Many elderly customers that rely on the store for food because it is within walking distance would have panicked. The community would have lost an institution. The manager or owner making such a decision would never be celebrated as a hero but just the opposite. People would have said that they deserved to go out of business because they were threatening public health.
Given all these conditions, I can see now why it only made sense to push me out for not wearing a mask. They would otherwise never have turned away willing buyers. But these were extraordinary times.
I’m particularly intrigued at the role of public pressure in this drama. I learned from this period that totalitarian regimes can indeed count on recruiting zealots for enforcement from among the population. The history of the Cultural Revolution in China shows this. The so-called Red Guard was more ferocious than the regime itself in its enforcement of the new ways, the bad science, the demographic pushes, and the destruction of all things Western.
It was so bad at one point that Mao Tse-tung himself is said to have been alarmed at what he had unleashed. This is likely true of people at the top in public-health positions in the United States. Once people in the grassroots begin to imagine the unthinkable, there will always be those among them who are ready to try it out.
A good example was the closing of churches for Easter and Christmas in 2020. You can say that the pastors should have stayed open. Yes, they should have. That said, people were flying drones and ferreting out non-compliers and turning them in to the media which ran front-page stories that were shaming the worshipers. A small community in Texas that held services made national news when some people caught the virus and got sick.
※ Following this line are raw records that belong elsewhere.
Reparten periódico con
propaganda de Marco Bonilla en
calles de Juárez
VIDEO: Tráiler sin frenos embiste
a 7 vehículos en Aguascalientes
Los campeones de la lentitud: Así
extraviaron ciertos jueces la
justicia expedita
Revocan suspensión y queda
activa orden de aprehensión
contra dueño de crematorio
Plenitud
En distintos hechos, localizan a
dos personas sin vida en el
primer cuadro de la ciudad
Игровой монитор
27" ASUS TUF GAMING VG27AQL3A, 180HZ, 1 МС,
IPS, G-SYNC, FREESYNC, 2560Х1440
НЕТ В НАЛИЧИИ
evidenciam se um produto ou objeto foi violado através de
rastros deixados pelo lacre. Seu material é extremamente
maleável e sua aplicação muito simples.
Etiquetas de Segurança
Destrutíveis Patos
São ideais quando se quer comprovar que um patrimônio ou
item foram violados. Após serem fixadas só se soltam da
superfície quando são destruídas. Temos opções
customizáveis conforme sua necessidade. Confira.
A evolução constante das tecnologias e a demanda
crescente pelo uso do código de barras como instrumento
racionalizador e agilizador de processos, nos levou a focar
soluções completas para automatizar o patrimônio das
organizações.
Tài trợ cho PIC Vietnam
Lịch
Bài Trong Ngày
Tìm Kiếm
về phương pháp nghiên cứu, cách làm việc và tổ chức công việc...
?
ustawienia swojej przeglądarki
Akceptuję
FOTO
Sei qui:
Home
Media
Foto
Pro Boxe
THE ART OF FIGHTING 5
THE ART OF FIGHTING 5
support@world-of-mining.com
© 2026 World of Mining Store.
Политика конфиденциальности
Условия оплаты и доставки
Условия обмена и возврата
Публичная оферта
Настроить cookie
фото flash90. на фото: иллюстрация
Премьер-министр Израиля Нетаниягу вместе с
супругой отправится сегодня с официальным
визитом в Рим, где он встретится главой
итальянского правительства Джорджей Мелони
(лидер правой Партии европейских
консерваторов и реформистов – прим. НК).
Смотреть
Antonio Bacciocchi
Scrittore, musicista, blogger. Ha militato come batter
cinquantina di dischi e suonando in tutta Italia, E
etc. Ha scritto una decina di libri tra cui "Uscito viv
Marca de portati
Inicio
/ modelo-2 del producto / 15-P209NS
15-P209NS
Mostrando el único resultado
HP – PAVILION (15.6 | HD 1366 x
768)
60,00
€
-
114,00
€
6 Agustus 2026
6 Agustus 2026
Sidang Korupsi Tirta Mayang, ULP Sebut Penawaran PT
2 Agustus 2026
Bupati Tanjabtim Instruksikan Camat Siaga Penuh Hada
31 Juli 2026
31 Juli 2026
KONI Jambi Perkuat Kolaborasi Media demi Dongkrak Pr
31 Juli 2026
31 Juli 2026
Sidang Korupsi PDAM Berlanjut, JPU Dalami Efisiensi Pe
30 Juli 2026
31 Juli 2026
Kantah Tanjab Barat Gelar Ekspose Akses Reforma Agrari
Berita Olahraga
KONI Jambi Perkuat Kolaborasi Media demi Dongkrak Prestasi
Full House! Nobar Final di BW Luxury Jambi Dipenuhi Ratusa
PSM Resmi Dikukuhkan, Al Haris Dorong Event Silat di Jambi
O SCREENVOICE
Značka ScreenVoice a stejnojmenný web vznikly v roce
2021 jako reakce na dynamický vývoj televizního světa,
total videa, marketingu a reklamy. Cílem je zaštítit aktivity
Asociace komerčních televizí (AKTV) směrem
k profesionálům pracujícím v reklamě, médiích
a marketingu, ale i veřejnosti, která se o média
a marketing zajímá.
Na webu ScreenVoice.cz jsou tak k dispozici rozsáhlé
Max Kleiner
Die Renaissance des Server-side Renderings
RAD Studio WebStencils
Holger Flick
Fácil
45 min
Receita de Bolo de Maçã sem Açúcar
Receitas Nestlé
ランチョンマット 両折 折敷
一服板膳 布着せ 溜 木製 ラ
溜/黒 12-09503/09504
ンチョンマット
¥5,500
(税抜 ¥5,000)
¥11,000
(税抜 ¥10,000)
It was this way with school and otherwise.
Yes, I know that everyone has an excuse and many of them are phony. No reason to accept all of them. There are people who are culpable of doing terrible evil to their fellow man. That said, not everyone who complied is guilty. Some made the best decision they could at the time.
What can be said about vaccine mandates? Here I’m a bit less willing to forgive. Any business that forced an experimental injection on their employees deserves genuine scorn. I’m not sure there is any good excuse for that. Such a dilemma seems genuinely to require heroic resistance.
Masking and forced “distancing” is another matter. I can see why some establishments enforced those as the least bad choice, not that they achieved anything for public health but complying with the mandates meant that the enterprise lived to see another day.
I was touched about the manager’s own apologies. I will return to this nice store, no question.
How long will it take this nation to heal from such ghastliness? How many relationships shattered? How much suffering has ensued? It’s awesome to contemplate.